Dealing with unsuccessful job applications is completely normal - you can’t get every job you go for - but that doesn’t mean your confidence and self-esteem won’t be affected.
Continuous disappointment can leave us feeling discouraged, and in some cases, cause us to lose hope of achieving our goals. When this happens, it can be hard to get that motivation back – but not impossible!
If you’re currently looking for a role and experiencing a lull in your self-esteem, here are some tips for remaining confident and in good mental health.
1. Get some perspective
Self-esteem is built on the judgements we make upon ourselves and our perceived value to society. The more positive these perceptions are, the higher our self-esteem will be. We also rely on others to confirm our perceptions - for many this comes in the form of feedback from our managers or workplace.
Recognition is a key part of building self-esteem and when we’re unemployed it can be difficult to obtain feedback. This can cause confidence to fall.
But, it’s vital to recognise that self-esteem is subjective. It’s something we build ourselves based on perceptions, not reality. Therefore, it’s important to get some perspective and think objectively about your skills. There’s a difference between your interpretation of your value and the truth!
This isn’t always easy to do alone though – to combat this you could talk to a recruiter from your sector to help you gain a neutral and objective view on your skillsets and what you have to offer your industry.
2. Don’t doubt your abilities
It’s not uncommon to experience impostor syndrome – especially during the recruitment process when you compare yourself against different job descriptions. You may also worry about how your skills compare with others who apply for the same role. To combat this, remember that no one is perfect! You may have skills and experience others don’t have – don’t allow self-doubt to get in the way of your success.
Consider taking a step back, remaining positive and taking some time to rebuild your confidence in your abilities. If you were previously getting a sense of self-worth from your career, you could try an activity outside of work, such as learning a new skill that gives you a platform to receive feedback. Experiencing achievements in any capacity, be it work or a hobby, will help you to recognise your abilities.
Exercising or taking part in social activities will also give you a well-deserved break from job hunting that can lift your mood thus contributing to your general sense of self-esteem. Whilst a lot of social activities maybe limited currently due to Covid, getting out for some fresh air and exercise with family can be a great substitute.
3. Take action!
If you’ve experienced a few disappointments in your job search, it can be easy to feel discouraged. You may even want to stop looking altogether. Whilst taking a break can sometimes be good for your wellbeing, if you wait too long to take action, fears or self-doubt can begin to creep in causing your confidence to plummet even more.
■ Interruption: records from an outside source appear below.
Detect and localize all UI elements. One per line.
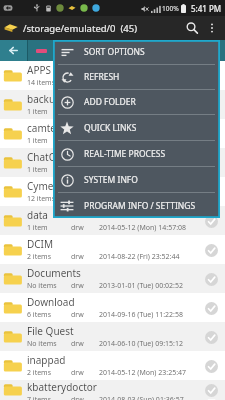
staticText: /storage/emulated/0 (45) [23, 22, 138, 35]
button[interactable]: Select Cymera [201, 182, 221, 202]
staticText: APPS [27, 63, 51, 77]
button[interactable] [28, 40, 225, 61]
button[interactable]: Select data [201, 211, 221, 231]
staticText: Cymera [27, 179, 63, 193]
staticText: 1 item [27, 165, 48, 175]
button[interactable]: Select File Quest [201, 327, 221, 347]
staticText: 1 item [27, 136, 48, 146]
button[interactable]: Select DCIM [201, 240, 221, 260]
staticText: 1 item [27, 223, 48, 233]
staticText: 2014-09-18 (Thu) 10:11:02 [99, 78, 184, 88]
staticText: drw [71, 78, 84, 88]
staticText: REFRESH [84, 71, 120, 83]
staticText: File Quest [27, 324, 74, 338]
staticText: drw [71, 252, 84, 262]
button[interactable]: Select ChatON [201, 153, 221, 173]
staticText: drw [71, 107, 84, 117]
staticText: 2014-03-11 (Tue) 12:20:31 [99, 165, 183, 175]
button[interactable]: DCIM [0, 235, 225, 264]
staticText: drw [71, 281, 84, 291]
staticText: drw [71, 165, 84, 175]
staticText: kbatterydoctor [27, 380, 97, 394]
staticText: QUICK LINKS [84, 122, 137, 134]
button[interactable]: Select APPS [201, 66, 221, 86]
staticText: inappad [27, 353, 66, 367]
button[interactable]: ADD FOLDER [53, 90, 220, 114]
button[interactable]: inappad [0, 351, 225, 380]
staticText: 6 items [27, 310, 52, 320]
staticText: drw [71, 368, 84, 378]
button[interactable]: Search [181, 17, 203, 39]
staticText: DCIM [27, 237, 54, 251]
button[interactable]: kbatterydoctor [0, 380, 225, 400]
staticText: drw [71, 136, 84, 146]
staticText: 2014-08-22 (Fri) 23:52:44 [99, 252, 180, 262]
staticText: 2014-08-09 (Sat) 16:45:09 [99, 194, 182, 204]
button[interactable]: PROGRAM INFO / SETTINGS [53, 193, 220, 218]
button[interactable]: data [0, 206, 225, 235]
staticText: 2014-05-21 (Wed) 19:04:55 [99, 136, 186, 146]
staticText: ADD FOLDER [84, 96, 136, 108]
button[interactable]: ChatON [0, 148, 225, 177]
staticText: 2014-05-12 (Mon) 23:25:47 [99, 368, 187, 378]
staticText: drw [71, 223, 84, 233]
staticText: backup [27, 92, 62, 106]
staticText: 100% [162, 4, 179, 13]
staticText: 2013-01-01 (Tue) 00:02:52 [99, 281, 183, 291]
staticText: 2 items [27, 252, 52, 262]
button[interactable]: Select backup [201, 95, 221, 115]
staticText: REAL-TIME PROCESS [84, 148, 166, 160]
staticText: drw [71, 395, 84, 400]
staticText: 2014-06-10 (Tue) 09:15:12 [99, 339, 183, 349]
button[interactable]: Select camtest [201, 124, 221, 144]
staticText: SORT OPTIONS [84, 46, 145, 58]
button[interactable]: Select inappad [201, 356, 221, 376]
staticText: Documents [27, 266, 81, 280]
staticText: 2014-08-03 (Sun) 01:36:57 [99, 395, 184, 400]
button[interactable]: REFRESH [53, 65, 220, 89]
staticText: 2014-05-12 (Mon) 14:57:08 [99, 223, 187, 233]
button[interactable]: Select kbatterydoctor [201, 380, 221, 400]
button[interactable]: More options [203, 19, 221, 37]
button[interactable]: Download [0, 293, 225, 322]
staticText: 1 item [27, 107, 48, 117]
staticText: 12 items [27, 194, 56, 204]
staticText: 5:41 PM [191, 3, 222, 14]
staticText: No items [27, 281, 57, 291]
button[interactable]: QUICK LINKS [53, 115, 220, 140]
staticText: 14 items [27, 78, 56, 88]
staticText: drw [71, 194, 84, 204]
staticText: PROGRAM INFO / SETTINGS [84, 200, 196, 212]
staticText: 2014-07-02 (Wed) 08:33:10 [99, 107, 186, 117]
staticText: 2 items [27, 368, 52, 378]
staticText: 7 items [27, 395, 52, 400]
staticText: drw [71, 339, 84, 349]
staticText: drw [71, 310, 84, 320]
button[interactable]: Cymera [0, 177, 225, 206]
staticText: No items [27, 339, 57, 349]
button[interactable]: REAL-TIME PROCESS [53, 141, 220, 166]
staticText: camtest [27, 121, 65, 135]
staticText: data [27, 208, 48, 222]
staticText: 2014-09-16 (Tue) 11:22:58 [99, 310, 183, 320]
button[interactable]: Back [0, 40, 27, 61]
button[interactable]: backup [0, 90, 225, 119]
button[interactable]: SORT OPTIONS [53, 40, 220, 64]
button[interactable]: SYSTEM INFO [53, 167, 220, 192]
button[interactable]: camtest [0, 119, 225, 148]
button[interactable]: Select Download [201, 298, 221, 318]
staticText: SYSTEM INFO [84, 174, 138, 186]
staticText: ChatON [27, 150, 65, 164]
staticText: Download [27, 295, 75, 309]
button[interactable]: Documents [0, 264, 225, 293]
button[interactable]: Select Documents [201, 269, 221, 289]
button[interactable]: File Quest [0, 322, 225, 351]
button[interactable]: APPS [0, 61, 225, 90]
It’s important to take control of the situation and take action! By doing so, you’re more likely to strengthen your sense of self-esteem. Set goals for yourself that are healthy and manageable – such as ‘I will apply for 3 jobs today’ or ‘I will revamp my CV today’.
You could also consider:
- Looking for new connections on LinkedIn who currently operate within your sector to grow your network
- Spending time enhancing your online presence
- Making contact with former colleagues or others in your network who may be aware of job opportunities suitable for you
- Organise your job search – make a list of the vacancies you’ve applied for and keep track of your progress
- Research training courses you could do in your downtime to grow your skillset. There are many free courses available on websites like Linkedin, so this doesn’t necessarily have to cost you anything
By taking actions each day, you will begin to see positive results, such as making a new acquaintance that could become a mentor or finding a course that teaches you a new skill. These experiences will ultimately help you to build a more optimistic perception of yourself.
4. Find a support network
Although the current global pandemic has made spending time together more difficult, it’s essential to stay connected with friends and family. Having positive relationships with networks that support you will bolster your sense of self-worth – especially if they can offer constructive criticism that helps you to be subjective about your job search.
Criticism, even when it’s constructive, can be difficult to take but if you allow yourself to become isolated your self-esteem will only be informed by your judgements which, as mentioned previously, is not always a reflection of the truth.
If you don’t feel like you have anyone in your life to support you, a positive step you could take is finding a network of people who are in the same position as you – there are plenty of support groups online or sector networks that can help you to find likeminded individuals.
5. Don’t be afraid to explore other sectors or career opportunities
Considering a career change is daunting for many, but this could be the perfect time to explore all your options. If you’re struggling to secure a role, it may just be that the job market is tough and there aren’t many roles available in your chosen sector – by looking outside you could find you have many transferable skills that could really benefit an industry you hadn’t considered before.
By assessing your assets and strengths and looking at them through a different lens, you may find a renewed sense of self-confidence as the possibilities stretch out in front of you.